Methods implemented in this package assumes the observed count \(N_{ij}\) conditional on \(E_{ij}\) is that \[\begin{equation} \label{eqn:model-poisson-likelihood} N_{ij} \mid E_{ij} \sim \operatorname{Poisson}(E_{ij}\lambda_{ij}), \end{equation}\] where the parameter \(\lambda_{ij} \geq 0\) is the relative reporting ratio, the signal strength, for the \((i, j)\)-th pair measuring the ratio of the actual expected count arising due to dependence to the null baseline expected count. Therefore, \(\{\lambda_{ij}\}\) are our key parameters of interest. A large \(\lambda_{ij}\) indicates a strong association between a drug and an AE.

Let \(g\) be a prior density function for signal strength parameters for all AE-drug pairs: \(\lambda_{ij} \sim g\). Then, in the context of the Poisson model, the marginal probability mass function of \(N_{ij}\) is given by: \[ p(N_{ij}) = \int_0^{\infty} g(\lambda_{ij}) \ f_{\text{pois}}(N_{ij} \mid \lambda_{ij}E_{ij}) \ d\lambda_{ij}, \] where \(f_{\text{pois}}(N \mid \lambda)\) is the probability mass function of a Poisson random variable with mean \(\lambda\) evaluated at \(N\). Under the empirical Bayes framework, the prior distribution is consequently estimated from the data by maximizing the log marginal likelihood: \[ \hat g = \mathop{\arg \max}\limits_{g} \sum_{i=1}^I \sum_{j=1}^J \log p(N_{ij}). \] Then, the estimated posterior density of \(\lambda\) given \(N_{ij}\) is: \[ \hat{\text{p}}(\lambda \mid N_{ij}) = \frac{\hat g(\lambda) f_{\text{pois}}(N_{ij} \mid \lambda E_{ij})}{\hat{\text{p}}(N_{ij})}, \] where \(\hat{\text{p}}(N_{ij}) = \int_0^{\infty} \hat g(\lambda_{ij})f_{\text{pois}}(N_{ij}\mid \lambda_{ij}E_{ij}) \ d\lambda_{ij}\).

All empirical Bayes models implemented in ‘pvEBayes’ share the structure described above; they differ in their assumptions on the prior distribution. The Gamma-Poisson Shrinker (GPS) adopts a two-component gamma mixture prior. The K-gamma model generalizes GPS by allowing a K-component gamma mixture, where K is user-specified. The Koenker-Mizera (KM) and Efron models use a nonparametric discrete mixture prior, with point masses on a pre-specified grid. The general-gamma model employs a nonparametric sparse gamma mixture distribution.

Package ‘pvEBayes’ provides implementations for the empirical Bayes methods for pharmacovigilance mentioned above.

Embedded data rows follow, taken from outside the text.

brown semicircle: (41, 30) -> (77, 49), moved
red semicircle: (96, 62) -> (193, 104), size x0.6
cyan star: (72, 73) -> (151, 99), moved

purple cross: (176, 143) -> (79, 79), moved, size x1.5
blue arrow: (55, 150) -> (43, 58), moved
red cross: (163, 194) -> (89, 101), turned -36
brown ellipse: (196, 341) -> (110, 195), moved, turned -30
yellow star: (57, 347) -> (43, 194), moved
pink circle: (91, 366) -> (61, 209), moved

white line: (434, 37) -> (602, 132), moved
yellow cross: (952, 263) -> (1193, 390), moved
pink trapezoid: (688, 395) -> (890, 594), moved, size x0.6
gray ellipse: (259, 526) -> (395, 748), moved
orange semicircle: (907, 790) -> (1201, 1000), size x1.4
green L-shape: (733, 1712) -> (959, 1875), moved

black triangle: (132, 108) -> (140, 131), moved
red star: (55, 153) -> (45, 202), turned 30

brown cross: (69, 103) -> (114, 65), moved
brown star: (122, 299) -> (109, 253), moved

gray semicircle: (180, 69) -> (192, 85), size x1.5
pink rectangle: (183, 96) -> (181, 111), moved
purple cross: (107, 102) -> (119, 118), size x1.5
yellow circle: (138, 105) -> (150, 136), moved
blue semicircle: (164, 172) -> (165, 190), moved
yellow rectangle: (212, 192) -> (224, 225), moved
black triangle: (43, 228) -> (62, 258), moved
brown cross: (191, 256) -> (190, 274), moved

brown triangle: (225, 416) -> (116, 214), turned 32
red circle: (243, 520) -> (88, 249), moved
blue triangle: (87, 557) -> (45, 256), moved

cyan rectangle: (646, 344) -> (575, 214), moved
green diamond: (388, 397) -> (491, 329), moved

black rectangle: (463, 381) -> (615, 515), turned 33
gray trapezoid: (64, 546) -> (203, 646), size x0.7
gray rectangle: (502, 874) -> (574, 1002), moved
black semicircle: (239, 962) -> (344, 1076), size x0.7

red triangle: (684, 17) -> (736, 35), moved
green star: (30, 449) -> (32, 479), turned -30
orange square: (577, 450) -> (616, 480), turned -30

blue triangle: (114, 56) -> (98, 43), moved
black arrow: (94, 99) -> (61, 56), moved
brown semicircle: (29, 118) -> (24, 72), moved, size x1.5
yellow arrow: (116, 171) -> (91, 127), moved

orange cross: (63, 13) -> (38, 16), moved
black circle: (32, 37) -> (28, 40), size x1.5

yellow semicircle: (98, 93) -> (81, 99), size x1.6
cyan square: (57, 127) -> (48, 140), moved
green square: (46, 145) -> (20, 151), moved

It provides tools for effectively fitting these models to the spontaneous reporting system (SRS) frequency tables, extracting summaries, performing hyperparameter tuning, and generating graphical summaries (eye plots and heatmaps) for signal detection and estimation. In the following we provide an example (borrowed from Tan et al.) of SRS data analyzing with ‘pvEBayes’.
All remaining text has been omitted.